START Working data
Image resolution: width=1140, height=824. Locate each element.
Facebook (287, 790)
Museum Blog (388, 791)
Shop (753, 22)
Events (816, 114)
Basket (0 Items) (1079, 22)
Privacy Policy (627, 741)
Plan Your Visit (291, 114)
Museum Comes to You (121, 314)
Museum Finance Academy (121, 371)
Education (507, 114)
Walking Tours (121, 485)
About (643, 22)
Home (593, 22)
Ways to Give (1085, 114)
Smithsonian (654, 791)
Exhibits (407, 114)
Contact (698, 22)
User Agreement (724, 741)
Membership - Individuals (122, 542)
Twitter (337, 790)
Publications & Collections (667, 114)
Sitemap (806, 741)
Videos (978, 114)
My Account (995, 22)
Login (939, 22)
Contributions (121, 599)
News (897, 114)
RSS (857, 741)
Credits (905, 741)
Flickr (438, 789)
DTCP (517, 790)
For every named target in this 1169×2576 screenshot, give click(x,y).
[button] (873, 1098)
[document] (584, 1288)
END Working data
START Working data
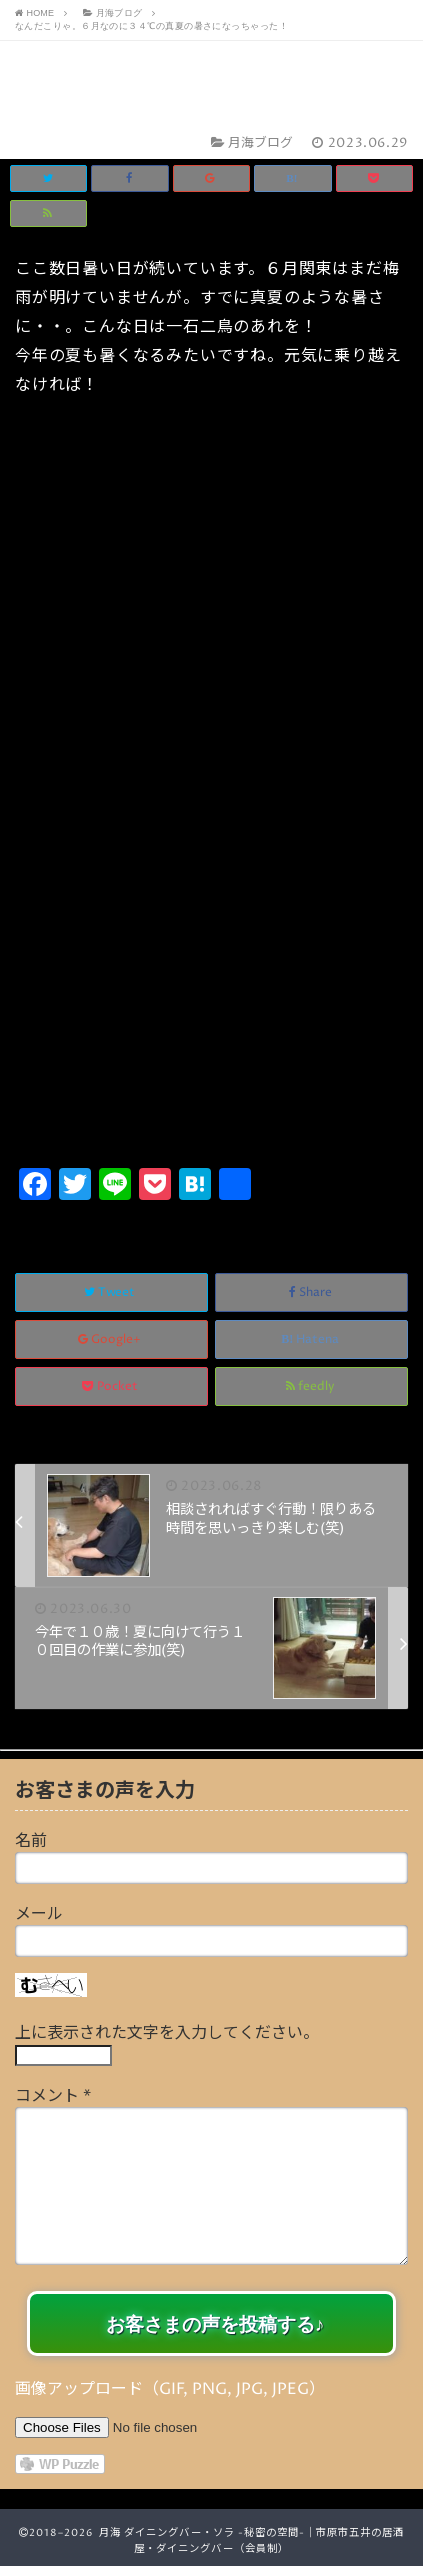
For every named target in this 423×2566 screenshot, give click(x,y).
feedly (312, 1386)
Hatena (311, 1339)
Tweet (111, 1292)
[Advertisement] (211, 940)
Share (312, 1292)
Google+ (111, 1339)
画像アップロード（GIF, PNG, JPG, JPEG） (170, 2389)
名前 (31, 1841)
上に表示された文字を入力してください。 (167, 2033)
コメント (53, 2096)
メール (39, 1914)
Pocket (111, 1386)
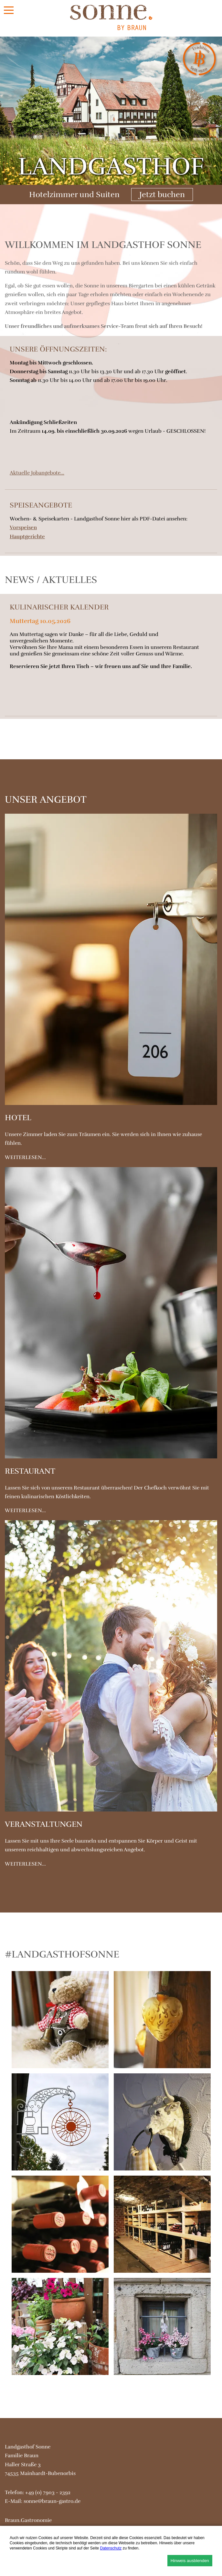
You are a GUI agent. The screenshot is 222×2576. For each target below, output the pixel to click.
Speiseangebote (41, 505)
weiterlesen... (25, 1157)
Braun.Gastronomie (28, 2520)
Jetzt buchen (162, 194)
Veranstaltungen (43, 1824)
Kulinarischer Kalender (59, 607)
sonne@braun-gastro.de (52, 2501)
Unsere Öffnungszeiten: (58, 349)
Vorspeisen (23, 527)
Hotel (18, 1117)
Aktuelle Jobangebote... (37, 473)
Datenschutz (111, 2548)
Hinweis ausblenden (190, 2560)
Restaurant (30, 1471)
END Working data
Task item: Print exactly the lines above, between the one holding "Walking Tours (121, 485)" and the one holding "[document] (584, 1288)", inclusive, and nothing besides.

Task solution:
Walking Tours (121, 485)
About (643, 22)
Home (593, 22)
Ways to Give (1085, 114)
Smithsonian (654, 791)
Exhibits (407, 114)
Contact (698, 22)
User Agreement (724, 741)
Membership - Individuals (122, 542)
Twitter (337, 790)
Publications & Collections (667, 114)
Sitemap (806, 741)
Videos (978, 114)
My Account (995, 22)
Login (939, 22)
Contributions (121, 599)
News (897, 114)
RSS (857, 741)
Credits (905, 741)
Flickr (438, 789)
DTCP (517, 790)
For every named target in this 1169×2576 screenshot, give click(x,y).
[button] (873, 1098)
[document] (584, 1288)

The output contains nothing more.